Likelihood = Π e^(-λ) * λ^x / x! = e^(-15λ) * λ^(Σx) / Π(x!)
l = -15λ + Σx ln(λ) - Σln(x!)
l’ = -15 + Σx / λ = 0 => λ = 6+6/9

#Potential lambda values
lambdaValues <- 1:90
lambdaValues <- lambdaValues/3
lambdaHat <- 6 + 6/9
#Log Likelihoods with every 5th point plotted
#and the maximum likelihood estimate point plotted in blue
llls <- 100*log(lambdaValues) - 15*lambdaValues
plot(lambdaValues[c(F, T, F, F, F)], llls[c(F, T, F, F, F)])
lines(lambdaValues, llls)
points(lambdaHat, 100*log(lambdaHat) - 15*lambdaHat, col = "blue", pch = 18)

###3. Swiss 🇨🇭

What’s the best thing about Switzerland? Well, the flag is a big plus.

Build the models:

babyDeathModel1 <- lm(Infant.Mortality ~ Catholic + Education + Examination + Fertility + Agriculture, data = swiss)
babyDeathModel2 <- lm(Infant.Mortality ~ Catholic + Education + Examination + Fertility, data = swiss)

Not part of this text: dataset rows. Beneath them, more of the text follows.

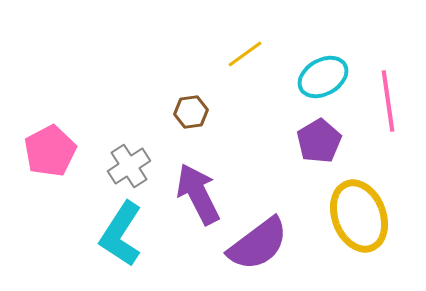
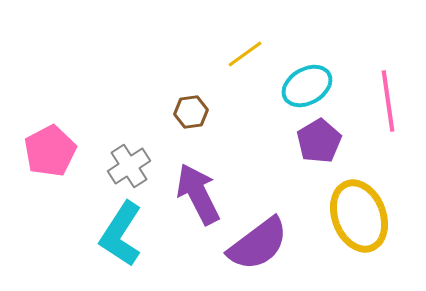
cyan ellipse: moved 16 px left, 9 px down
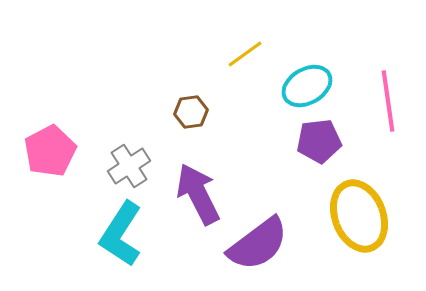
purple pentagon: rotated 24 degrees clockwise
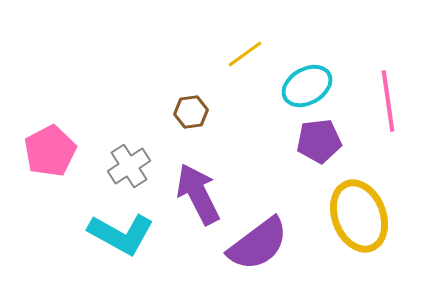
cyan L-shape: rotated 94 degrees counterclockwise
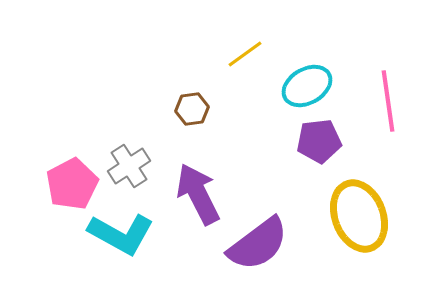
brown hexagon: moved 1 px right, 3 px up
pink pentagon: moved 22 px right, 33 px down
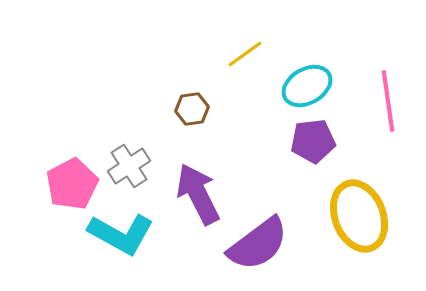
purple pentagon: moved 6 px left
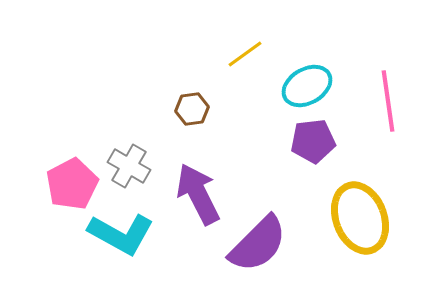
gray cross: rotated 27 degrees counterclockwise
yellow ellipse: moved 1 px right, 2 px down
purple semicircle: rotated 8 degrees counterclockwise
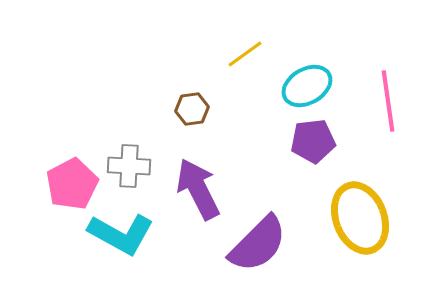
gray cross: rotated 27 degrees counterclockwise
purple arrow: moved 5 px up
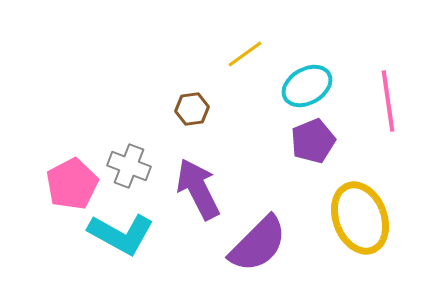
purple pentagon: rotated 15 degrees counterclockwise
gray cross: rotated 18 degrees clockwise
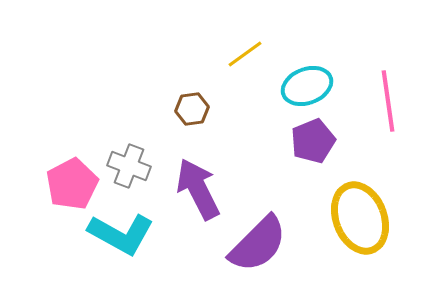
cyan ellipse: rotated 9 degrees clockwise
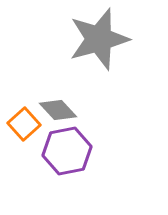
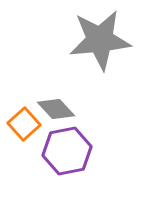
gray star: moved 1 px right, 1 px down; rotated 10 degrees clockwise
gray diamond: moved 2 px left, 1 px up
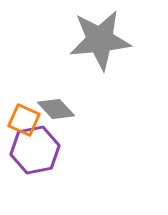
orange square: moved 4 px up; rotated 24 degrees counterclockwise
purple hexagon: moved 32 px left, 1 px up
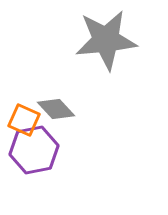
gray star: moved 6 px right
purple hexagon: moved 1 px left
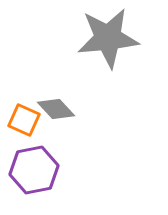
gray star: moved 2 px right, 2 px up
purple hexagon: moved 20 px down
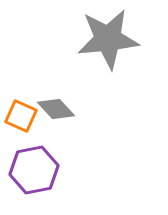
gray star: moved 1 px down
orange square: moved 3 px left, 4 px up
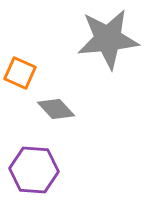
orange square: moved 1 px left, 43 px up
purple hexagon: rotated 15 degrees clockwise
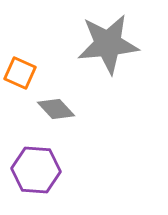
gray star: moved 5 px down
purple hexagon: moved 2 px right
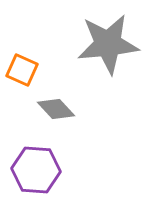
orange square: moved 2 px right, 3 px up
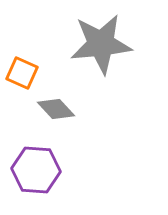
gray star: moved 7 px left
orange square: moved 3 px down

Perform a likelihood ratio test.

#test statistic
lts <- -2*(logLik(babyDeathModel2)-logLik(babyDeathModel1))
#chi-sq table
pval <- dchisq(lts[1], df = 1)

The p-value, 0.8079358, is not significant with df = 1.

Perform a Wald test.

#Retrieve standard errors and coefficients
se <- sqrt(diag(vcov(babyDeathModel1)))
coef <- coef(babyDeathModel1)
#Calculate test statistics
ts <- coef[6]/se[6]
pval <- 2*pt(ts[1], df = 47 - (1+5))

The p-value, 0.6782676, is not significant.

Perform an anova test.

pval <- anova(babyDeathModel1, babyDeathModel2)[6][[1]]

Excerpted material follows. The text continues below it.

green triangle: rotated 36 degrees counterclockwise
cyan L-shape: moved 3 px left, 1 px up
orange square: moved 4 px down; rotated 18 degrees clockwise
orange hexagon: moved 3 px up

The p-value, 0.6782676, is not significant.

Calculate AIC and BIC.

aic <- AIC(babyDeathModel1) - AIC(babyDeathModel2)
bic <- BIC(babyDeathModel1) - BIC(babyDeathModel2)

The difference of AIC between the two models, 1.8003154, is less than 10.
The difference of BIC between the two models, 3.650463, is less than 10.

Agriculture is not helpful for modeling the death rate of babies.